Medication use, a well-known fall predictor, was another critical variable in our analysis. Previous studies have shown that medication use, including analgesics, sedatives, vasodilators, and muscle relaxants, is a significant risk factor for falls [43, 44]. Further, polypharmacy increases fall risk [45]. This is particularly relevant for patients with acute stroke because they often have comorbid conditions and receive multiple medications, including central nervous system medications, sedatives, and narcotics, all associated with increased fall risk [46].
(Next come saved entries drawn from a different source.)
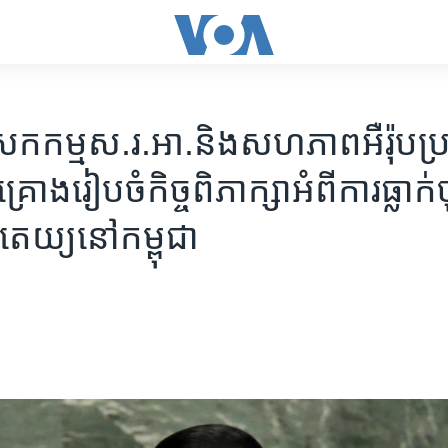
សកកម្ម​ស.រ.អា.​និង​សហភាព​អឺរ៉ុប​ប្រច
រោង​រៀបចំ​កិច្ច​ពិភាក្សា​អំពី​ការ​ធ្លាក់​ចុ
តេយ្យ​នៅ​កម្ពុជា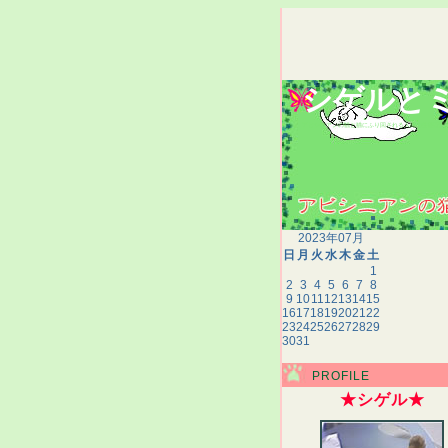
シゲルと
アビシニアンの猫と猫にふり回される人間の生態記録
2023年07月
日
月
火
水
木
金
土
1
2
3
4
5
6
7
8
9
10
11
12
13
14
15
16
17
18
19
20
21
22
23
24
25
26
27
28
29
30
31
PROFILE
★シゲル★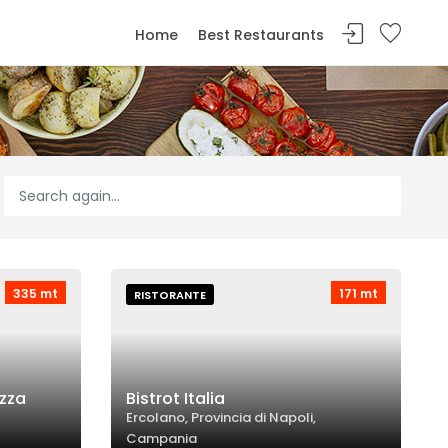
Home
Best Restaurants
335 mt
171 mt
RISTORANTE
ezza
Bistrot Italia
Ercolano, Provincia di Napoli,
Campania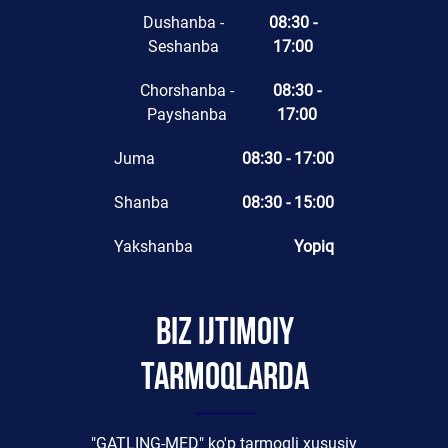
Dushanba -
08:30 -
Seshanba
17:00
Chorshanba -
08:30 -
Payshanba
17:00
Juma
08:30 - 17:00
Shanba
08:30 - 15:00
Yakshanba
Yopiq
Biz ijtimoiy
tarmoqlarda
"GATLING-MED" ko'p tarmoqli xususiy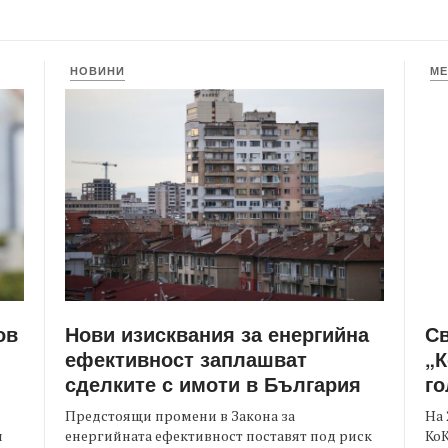
НОВИНИ
МЕ
Нови изисквания за енергийна
С
ов
ефективност заплашват
„К
сделките с имоти в България
го
Предстоящи промени в Закона за
На 
енергийната ефективност поставят под риск
КоК
и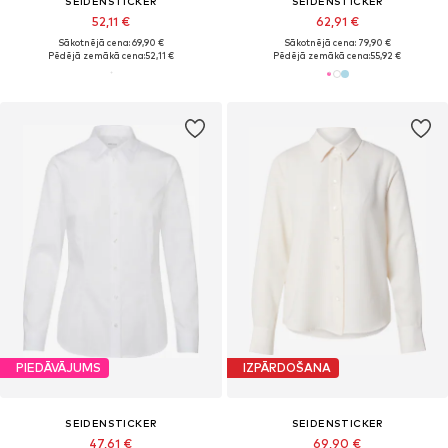
SEIDENSTICKER
SEIDENSTICKER
52,11 €
62,91 €
Sākotnējā cena: 69,90 €
Sākotnējā cena: 79,90 €
Pēdējā zemākā cena:
52,11 €
Pēdējā zemākā cena:
55,92 €
PIEDĀVĀJUMS
IZPĀRDOŠANA
SEIDENSTICKER
SEIDENSTICKER
47,61 €
69,90 €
In the present study, ensemble models – RF and XGB – showed slightly higher AUROC values but generally lower sensitivity. Conversely, more classical ML algorithms such as the RLR and KNN showed decent AUROC values, along with balanced sensitivity and specificity. This can be attributed to the regularization and relatively simple classification methods overcoming overfitting better than the tree-based ensemble models in this dataset [47]. However, these results cannot be generalized, and more studies based on various databases are needed. Further, this model is intended for screening to prevent falls and is very cost-effective. However, the cost can be much greater once a fall event occurs. Therefore, even if the sensitivity is relatively low, their high specificity and negative predictive value can provide clues for nursing staff to select and focus on patients who need to focus more on fall-prevention activities during their hospitalization [48].
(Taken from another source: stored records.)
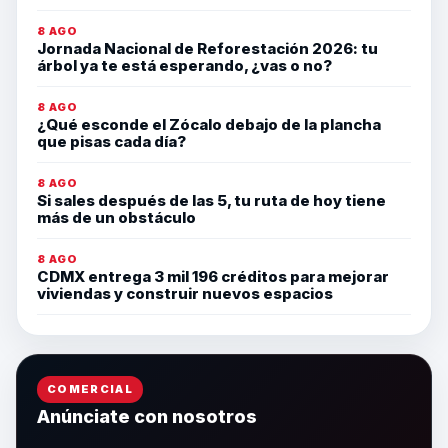
8 AGO
Jornada Nacional de Reforestación 2026: tu
árbol ya te está esperando, ¿vas o no?
8 AGO
¿Qué esconde el Zócalo debajo de la plancha
que pisas cada día?
8 AGO
Si sales después de las 5, tu ruta de hoy tiene
más de un obstáculo
8 AGO
CDMX entrega 3 mil 196 créditos para mejorar
viviendas y construir nuevos espacios
COMERCIAL
Anúnciate con nosotros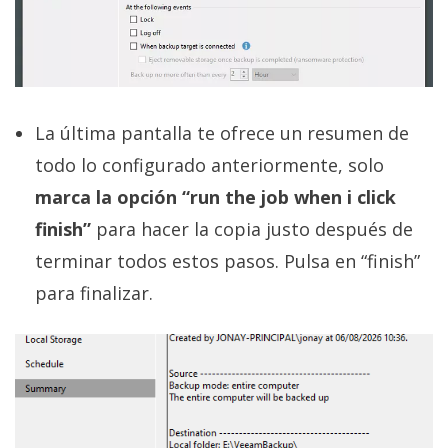
La última pantalla te ofrece un resumen de
todo lo configurado anteriormente, solo
marca la opción “run the job when i click
finish”
para hacer la copia justo después de
terminar todos estos pasos. Pulsa en “finish”
para finalizar.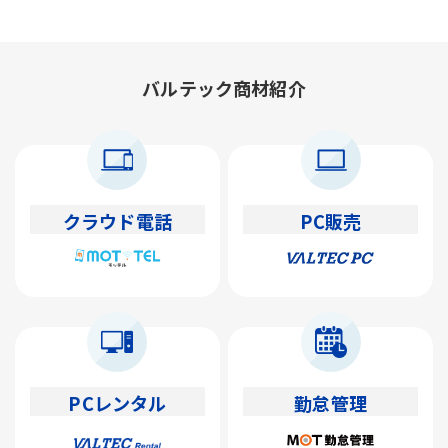
バルテック商材紹介
クラウド電話
PC販売
PCレンタル
勤怠管理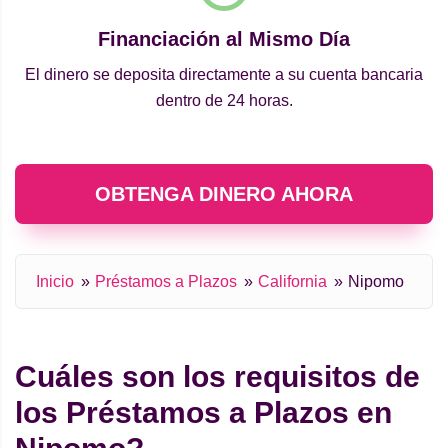
Financiación al Mismo Día
El dinero se deposita directamente a su cuenta bancaria
dentro de 24 horas.
OBTENGA DINERO AHORA
Inicio
Préstamos a Plazos
California
Nipomo
Cuáles son los requisitos de
los Préstamos a Plazos en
This study is the first to develop an ML-based fall prediction model for patients with acute stroke. We were able to present validated results of ML prediction by comparing them with the MFS, which is the most widely utilized existing fall prediction tool. Furthermore, using multiple ML algorithms for prediction made it possible to directly compare each model’s performance.
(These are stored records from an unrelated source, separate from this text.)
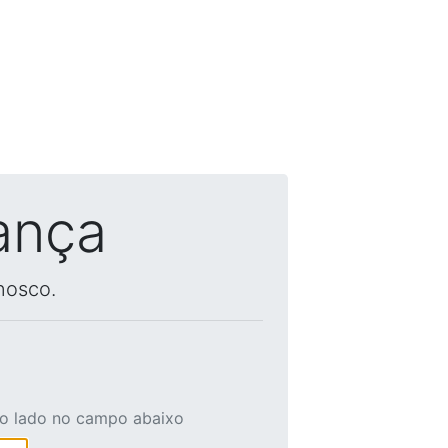
ança
nosco.
ao lado no campo abaixo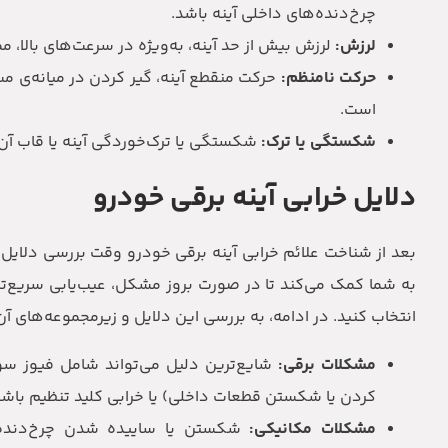
چرخ‌دنده‌های داخلی آینه باشد.
لرزش:
لرزش بیش از حد آینه، به‌ویژه در سرعت‌های بالا، م
حرکت نامنظم:
حرکت منقطع آینه، گیر کردن در میانه‌ی مسی
است.
شکستگی یا ترک:
شکستگی یا ترک‌خوردگی آینه یا قاب آن، 
دلایل خرابی آینه برقی خودرو
بعد از شناخت علائم خرابی آینه برقی خودرو وقت بررسی دلایل 
به شما کمک می‌کند تا در صورت بروز مشکل، عیب‌یابی سریع‌تر و
انتخاب کنید. در ادامه، به بررسی این دلایل و زیرمجموعه‌های آن‌
مشکلات برقی:
شایع‌ترین دلیل می‌تواند شامل فیوز سوخ
کردن یا شکستن قطعات داخلی) یا خرابی کلید تنظیم باشد
مشکلات مکانیکی:
شکستن یا ساییده شدن چرخ‌دنده‌ها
This study has several limitations. First, this was a single-center study, which may have limited generalizability. More studies using big data from multiple institutions are needed to verify the results and improve generalizability. Second, this retrospective study used EHRs, which might result in ambiguity in defining some variables. Third, the dataset only observed falls during hospitalization for acute stroke and did not provide long-term follow-up outcomes. Fourth, the timing drug information collection was different between groups. That is, in the fall group, when an event occurred, the medication list was identified with the index date, but in the non-fall group, it was identified with the admission date as the index date. This may have been a source of bias. Finally, despite various statistical adjustments, the outcome variable, in-hospital falls, has a highly imbalanced ground truth, making it difficult to establish causality.

Conclusions

In this study, the ML algorithms used for predicting in-hospital falls among patients with acute stroke showed valid results. Their prediction performance was not equivalent to that of the MFS and they can be readily applied and overcoming the disadvantages of the MFS at the same time. Furthermore, the ML models integrate initial clinical information in a meaningful direction to enable the construction of prediction models that can be used at the beginning of hospitalization. Therefore, the use of ML models for fall prediction is of great clinical significance in allowing medical staff to perform more accurate and efficient fall screening. Ultimately, this study provided cornerstone data for the practical use of the fall screening model of patients with acute stroke in real clinical settings base.